> _Provided records_:
:::
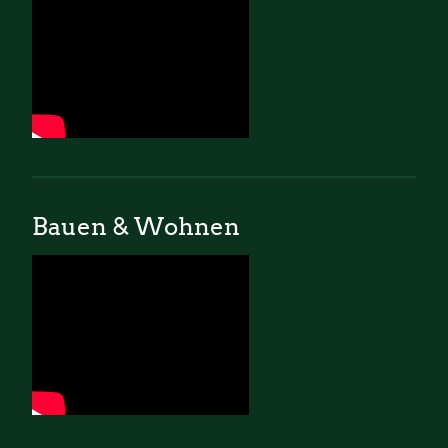
Bauen & Wohnen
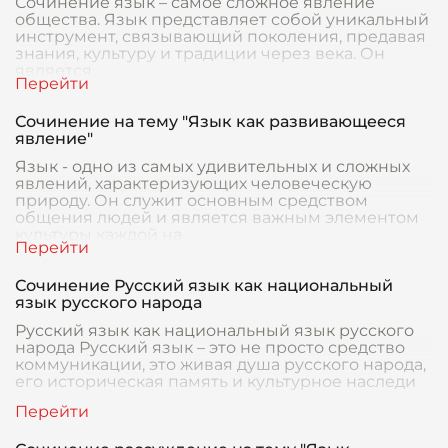
Сочинение язык – самое сложное явление
общества. Язык представляет собой уникальный
инструмент, связывающий поколения, предавая
знания, культуру и традиции через века. Он
является
Сочинение на тему "Язык как развивающееся
явление"
Язык - одно из самых удивительных и сложных
явлений, характеризующих человеческую
природу. Он служит основным средством
общения людей и является важным элементом
культуры каждой на
Сочинение Русский язык как национальный
язык русского народа
Русский язык как национальный язык русского
народа Русский язык – это не просто средство
коммуникации, это живая душа русского народа,
его историческая память и культурное наследи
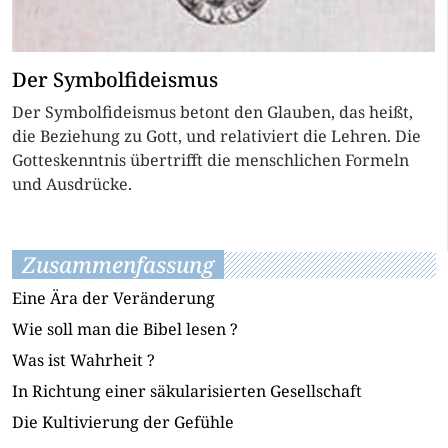
Der Symbolfideismus
Der Symbolfideismus betont den Glauben, das heißt,
die Beziehung zu Gott, und relativiert die Lehren. Die
Gotteskenntnis übertrifft die menschlichen Formeln
und Ausdrücke.
Zusammenfassung
Eine Ära der Veränderung
Wie soll man die Bibel lesen ?
Was ist Wahrheit ?
In Richtung einer säkularisierten Gesellschaft
Die Kultivierung der Gefühle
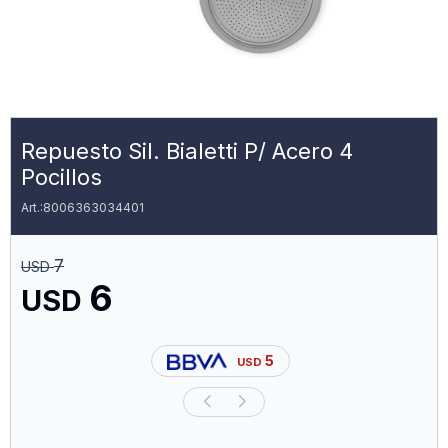
Repuesto Sil. Bialetti P/ Acero 4
Pocillos
8006363034401
7
USD
6
USD
5
USD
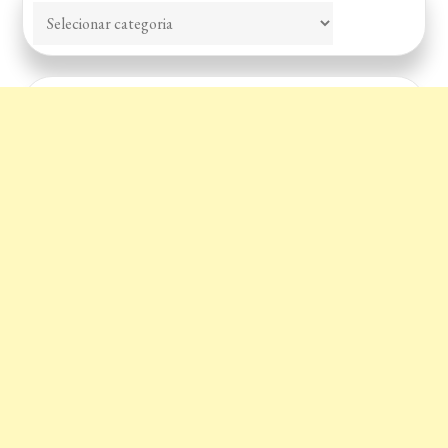
Categorias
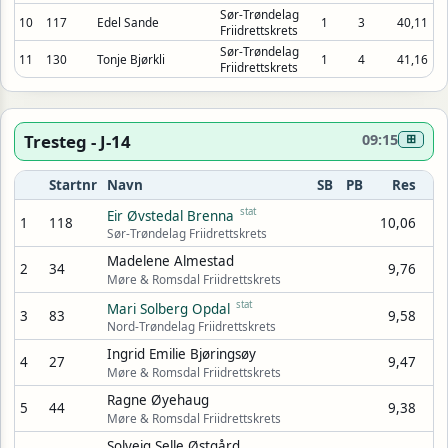
Sør-Trøndelag
10
117
Edel Sande
1
3
40,11
Friidrettskrets
Sør-Trøndelag
11
130
Tonje Bjørkli
1
4
41,16
Friidrettskrets
Tresteg - J-14
09:15
⊞
Startnr
Navn
SB
PB
Res
stat
Eir Øvstedal Brenna
1
118
10,06
Sør-Trøndelag Friidrettskrets
Madelene Almestad
2
34
9,76
Møre & Romsdal Friidrettskrets
stat
Mari Solberg Opdal
3
83
9,58
Nord-Trøndelag Friidrettskrets
Ingrid Emilie Bjøringsøy
4
27
9,47
Møre & Romsdal Friidrettskrets
Ragne Øyehaug
5
44
9,38
Møre & Romsdal Friidrettskrets
Solveig Selle Østgård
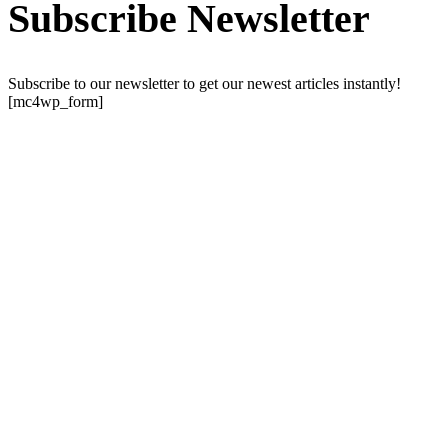
Subscribe Newsletter
Subscribe to our newsletter to get our newest articles instantly!
[mc4wp_form]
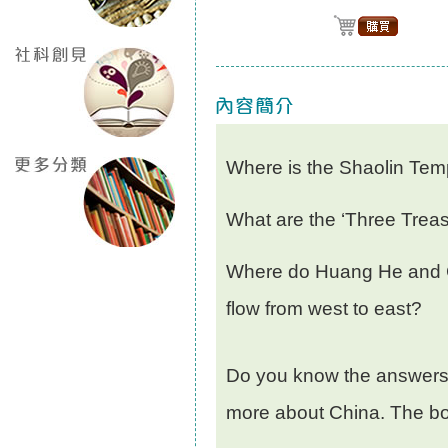
Where is the Shaolin Tem
What are the ‘Three Treas
Where do Huang He and 
flow from west to east?
Do you know the answers? 
more about China. The boo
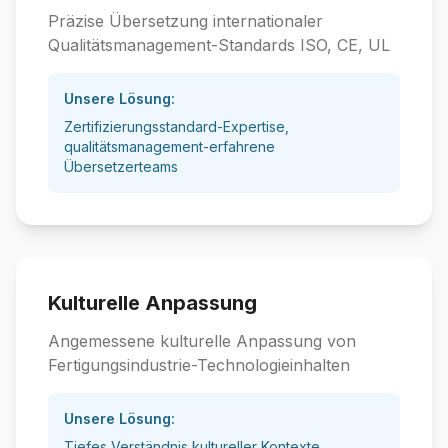
Präzise Übersetzung internationaler
Qualitätsmanagement-Standards ISO, CE, UL
Unsere Lösung:
Zertifizierungsstandard-Expertise,
qualitätsmanagement-erfahrene
Übersetzerteams
Kulturelle Anpassung
Angemessene kulturelle Anpassung von
Fertigungsindustrie-Technologieinhalten
Unsere Lösung:
Tiefes Verständnis kultureller Kontexte,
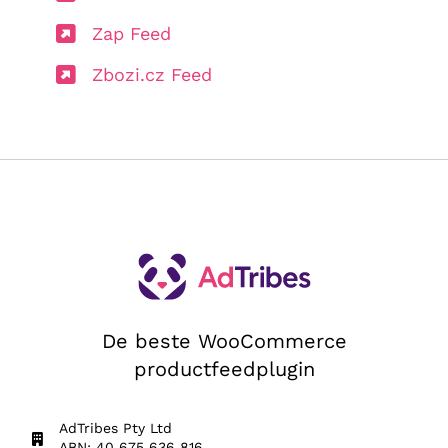
Zap Feed
Zbozi.cz Feed
De beste WooCommerce
productfeedplugin
AdTribes Pty Ltd
ABN: 40 675 636 816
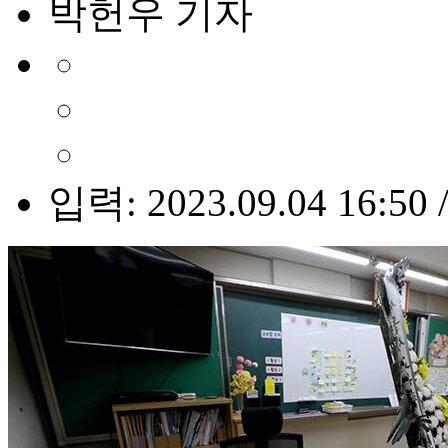
박헌우 기자
입력: 2023.09.04 16:50 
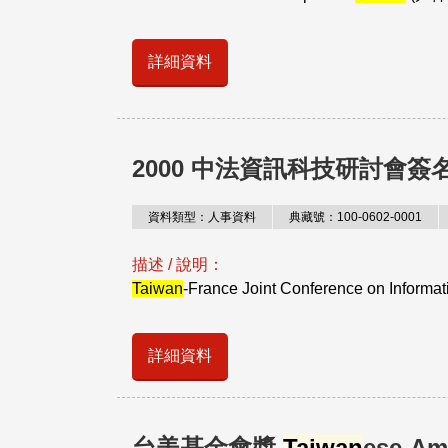
詳細資料
2000 中法資訊科技研討會簽
資料類型：人事資料
典藏號：100-0602-0001
描述 / 說明：
Taiwan
-France Joint Conference on Informati
詳細資料
台美基金會獎
Taiwan
ese-Am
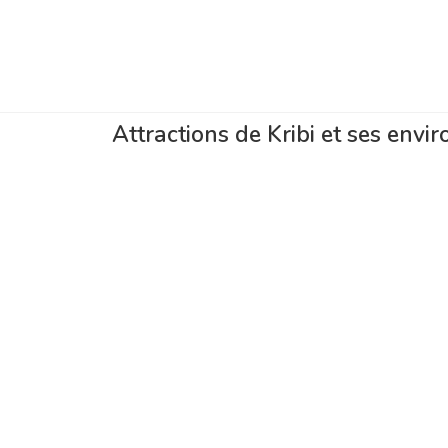
Attractions de Kribi et ses envir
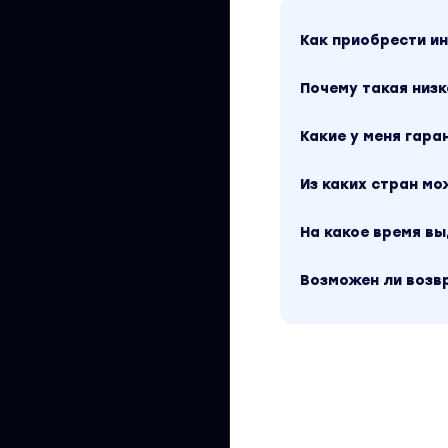
МК (+товарные) 
Как приобрести 
ЕПК: Динамическ
Почему такая низк
Ретаргет / LaL
Аудитории CRM / 
Какие у меня гара
Изучим все, что к
Из каких стран м
Яндекс Директе —
кабинета:
На какое время в
Структура аккау
Возможен ли возв
Структура РК (п
пр.)
Стратегии РК
Работа автотар
Недельные бюдж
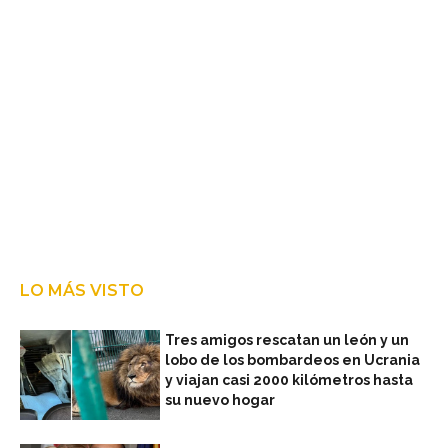
LO MÁS VISTO
Tres amigos rescatan un león y un
lobo de los bombardeos en Ucrania
y viajan casi 2000 kilómetros hasta
su nuevo hogar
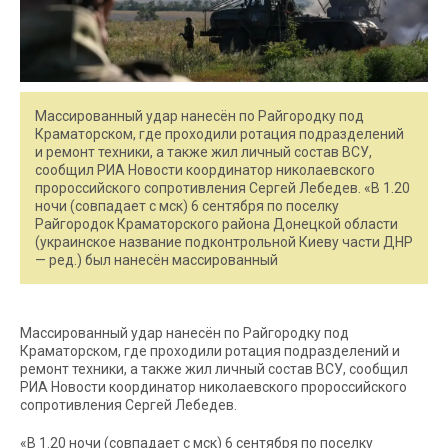
Массированный удар нанесён по Райгородку под
Краматорском, где проходили ротация подразделений
и ремонт техники, а также жил личный состав ВСУ,
сообщил РИА Новости координатор николаевского
пророссийского сопротивления Сергей Лебедев. «В 1.20
ночи (совпадает с мск) 6 сентября по поселку
Райгородок Краматорского района Донецкой области
(украинское название подконтрольной Киеву части ДНР
— ред.) был нанесён массированный
Массированный удар нанесён по Райгородку под
Краматорском, где проходили ротация подразделений и
ремонт техники, а также жил личный состав ВСУ, сообщил
РИА Новости координатор николаевского пророссийского
сопротивления Сергей Лебедев.
«В 1.20 ночи (совпадает с мск) 6 сентября по поселку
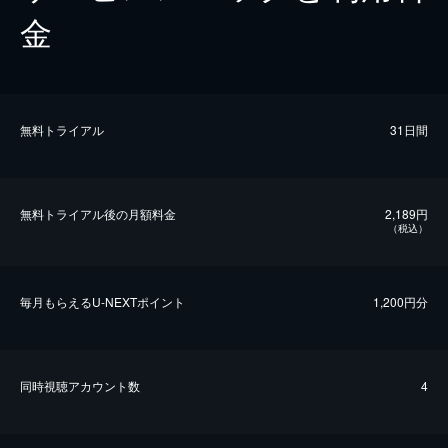
金
無料トライアル
31日間
無料トライアル後の⽉額料金
2,189円
（税込）
毎⽉もらえるU-NEXTポイント
1,200円分
同時視聴アカウント数
4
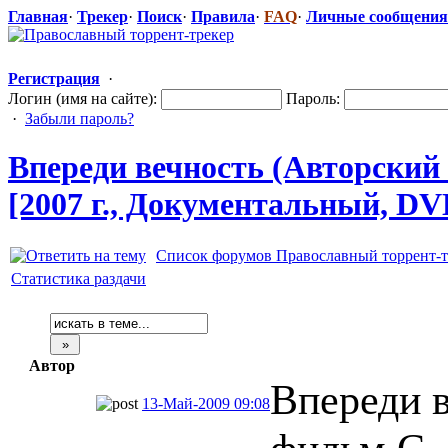
Главная
·
Трекер
·
Поиск
·
Правила
·
FAQ
·
Личные сообщения
Регистрация
·
Логин (имя на сайте):
Пароль:
·
Забыли пароль?
Впереди вечность (Авторский
[2007 г., Документальн
​ый, DV
Список форумов Православный торрент-т
Статистика раздачи
Автор
Впереди 
13-Май-2009 09:08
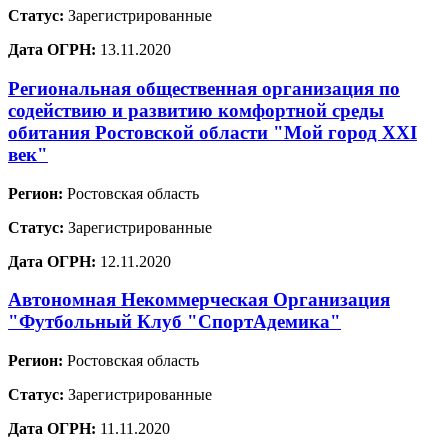
Статус:
Зарегистрированные
Дата ОГРН:
13.11.2020
Региональная общественная организация по
содействию и развитию комфортной среды
обитания Ростовской области "Мой город XXI
век"
Регион:
Ростовская область
Статус:
Зарегистрированные
Дата ОГРН:
12.11.2020
Автономная Некоммерческая Организация
"Футбольный Клуб "СпортАдемика"
Регион:
Ростовская область
Статус:
Зарегистрированные
Дата ОГРН:
11.11.2020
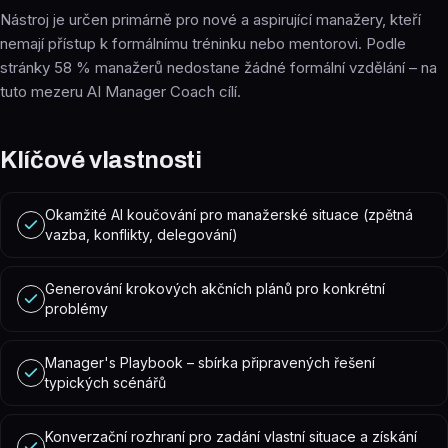
Nástroj je určen primárně pro nové a aspirující manažery, kteří
nemají přístup k formálnímu tréninku nebo mentorovi. Podle
stránky 58 % manažerů nedostane žádné formální vzdělání – na
tuto mezeru AI Manager Coach cílí.
Klíčové vlastnosti
Okamžité AI koučování pro manažerské situace (zpětná
vazba, konflikty, delegování)
Generování krokových akčních plánů pro konkrétní
problémy
Manager's Playbook – sbírka připravených řešení
typických scénářů
Konverzační rozhraní pro zadání vlastní situace a získání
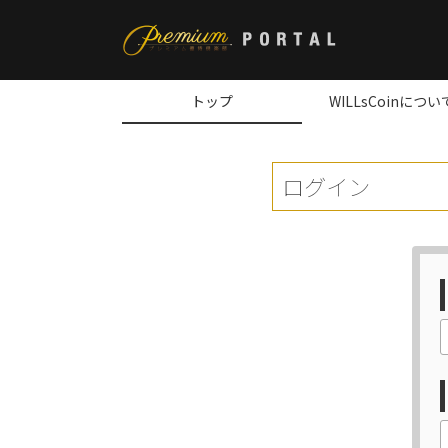
トップ
WILLsCoinについ
ログイン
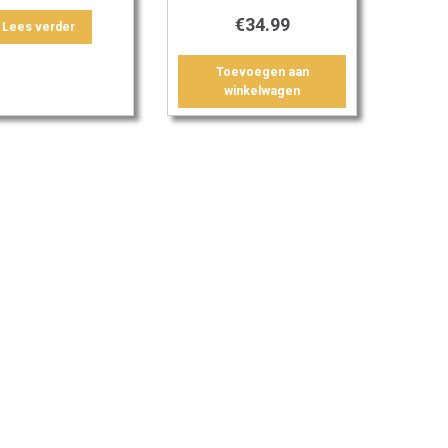
€
34.99
Lees verder
Toevoegen aan
winkelwagen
:::
> _The task_: Write out the lines from the line with "nemají přístup k" through the end of the records exactly; do not include pictures or any other lines.

> _Output of the exercise_:
nemají přístup k formálnímu tréninku nebo mentorovi. Podle
stránky 58 % manažerů nedostane žádné formální vzdělání – na
tuto mezeru AI Manager Coach cílí.
Klíčové vlastnosti
Okamžité AI koučování pro manažerské situace (zpětná
vazba, konflikty, delegování)
Generování krokových akčních plánů pro konkrétní
problémy
Manager's Playbook – sbírka připravených řešení
typických scénářů
Konverzační rozhraní pro zadání vlastní situace a získání
トップ
WILLsCoinについ
ログイン
€
34.99
Lees verder
Toevoegen aan
winkelwagen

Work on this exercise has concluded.